Sir William Chambers and the Grand Tour: Reconciling Classicism and the Orient in 18th Century Rome

Wednesday 6 June 2012  18.00


Sir William Chambers and the Grand Tour: Reconciling Classicism and the Orient in 18th Century Rome


Prof Nicholas Temple (Lincoln)

Paul Mellon Rome Fellow Lecture


Reconciling Orientalism and Classicism

Geography and Sinomania in Jesuit Missions and Sir William Chambers’ Grand Tour

In this lecture, which is based on a work-in-progress research project, I will trace changes in the perception and representation of China from the Baroque to the Rococo and Neo-Classical periods, and how geographical knowledge, intellectual enquiry and architectural/artistic representation served as a platform for negotiating shifting tastes and cultural priorities in Rome and elsewhere in Europe. More specifically, the lecture will focus on the transition from the Jesuit treatment of Chinese culture, as essentially an ethnographic concern (that accommodated and even assimilated local customs and certain religious practices within the catholic liturgy), to one primarily informed by trading interests and aesthetic preoccupations in architecture and gardens, as indicated in the ideas and work of Sir William Chambers (eminent British architect and garden designer, Grand Tour resident in Rome and one time merchant on the Swedish East India Company to China and India).
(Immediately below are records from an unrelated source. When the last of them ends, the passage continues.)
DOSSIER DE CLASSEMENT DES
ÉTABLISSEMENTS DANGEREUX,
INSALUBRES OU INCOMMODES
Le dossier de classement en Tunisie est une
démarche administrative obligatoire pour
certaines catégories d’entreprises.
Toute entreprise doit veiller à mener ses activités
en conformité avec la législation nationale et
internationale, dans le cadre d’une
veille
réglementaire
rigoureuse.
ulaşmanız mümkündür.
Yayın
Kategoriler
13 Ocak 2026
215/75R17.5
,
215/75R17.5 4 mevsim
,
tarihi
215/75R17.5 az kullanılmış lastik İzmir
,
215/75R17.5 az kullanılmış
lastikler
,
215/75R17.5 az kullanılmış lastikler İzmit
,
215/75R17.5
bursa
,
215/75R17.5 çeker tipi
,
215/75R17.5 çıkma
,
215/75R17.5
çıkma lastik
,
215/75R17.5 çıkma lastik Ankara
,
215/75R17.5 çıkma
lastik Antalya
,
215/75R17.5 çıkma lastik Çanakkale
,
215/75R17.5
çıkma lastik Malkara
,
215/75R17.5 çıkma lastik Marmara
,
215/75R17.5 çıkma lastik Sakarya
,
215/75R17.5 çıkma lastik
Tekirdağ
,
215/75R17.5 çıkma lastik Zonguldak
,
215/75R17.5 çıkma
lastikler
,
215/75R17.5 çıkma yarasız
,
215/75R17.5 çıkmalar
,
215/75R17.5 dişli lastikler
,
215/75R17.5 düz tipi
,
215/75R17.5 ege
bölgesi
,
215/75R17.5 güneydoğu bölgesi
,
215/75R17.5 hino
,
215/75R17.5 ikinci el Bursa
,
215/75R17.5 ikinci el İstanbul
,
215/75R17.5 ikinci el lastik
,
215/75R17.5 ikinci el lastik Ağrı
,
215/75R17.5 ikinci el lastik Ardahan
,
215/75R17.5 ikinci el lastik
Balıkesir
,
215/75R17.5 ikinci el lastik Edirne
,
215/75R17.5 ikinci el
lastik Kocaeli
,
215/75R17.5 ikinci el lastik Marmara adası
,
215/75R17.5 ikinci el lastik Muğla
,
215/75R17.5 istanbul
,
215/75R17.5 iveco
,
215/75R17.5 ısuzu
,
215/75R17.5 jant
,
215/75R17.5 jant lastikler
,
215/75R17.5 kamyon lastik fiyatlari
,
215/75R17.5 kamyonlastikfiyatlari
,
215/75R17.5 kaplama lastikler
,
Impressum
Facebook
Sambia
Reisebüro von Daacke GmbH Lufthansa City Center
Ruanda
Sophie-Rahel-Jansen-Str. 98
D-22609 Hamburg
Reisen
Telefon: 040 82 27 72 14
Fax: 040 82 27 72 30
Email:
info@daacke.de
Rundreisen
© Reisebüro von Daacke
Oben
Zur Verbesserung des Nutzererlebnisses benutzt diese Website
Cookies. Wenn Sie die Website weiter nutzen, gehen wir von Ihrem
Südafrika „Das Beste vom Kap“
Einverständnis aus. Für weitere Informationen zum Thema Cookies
Drawing upon a wealth of material – frescoes, treatises, diaries, maps and buildings – the lecture will highlight how the reception of China in Europe, during the 17th and 18th centuries, constituted a key aspect of an emerging modern outlook.


St. Ignatius Church, Rome, Ceiling Fresco, Apotheosis of St Ignatius (Andrea Pozzo, 1685-94), Photo by Antony Majanlahti (2005)

Outline of Book


Renovatio urbis: Architecture, Urbanism and Ceremony in the Rome of Julius II (Routledge Publishers, Classical Tradition in Architecture Series, edited by Caroline van Eck, 2011)


Renovatio urbis examines the urban, architectural and artistic projects in Rome during the Pontificate of Julius II (1503-1513), with specific focus on the developments along the east and west banks of the Tiber River. Drawing upon a range of textual and visual material, the book considers these ambitious projects in the context of the vision of Rome as both the ‘New Jerusalem’ and the renewed imperial city. Each chapter focuses on a particular project, from the Palazzo dei Tribunali to the Stanza della Segnatura, and examines their topographical settings and symbolic meanings in relationship to the status of Julian Rome as a ‘golden age’.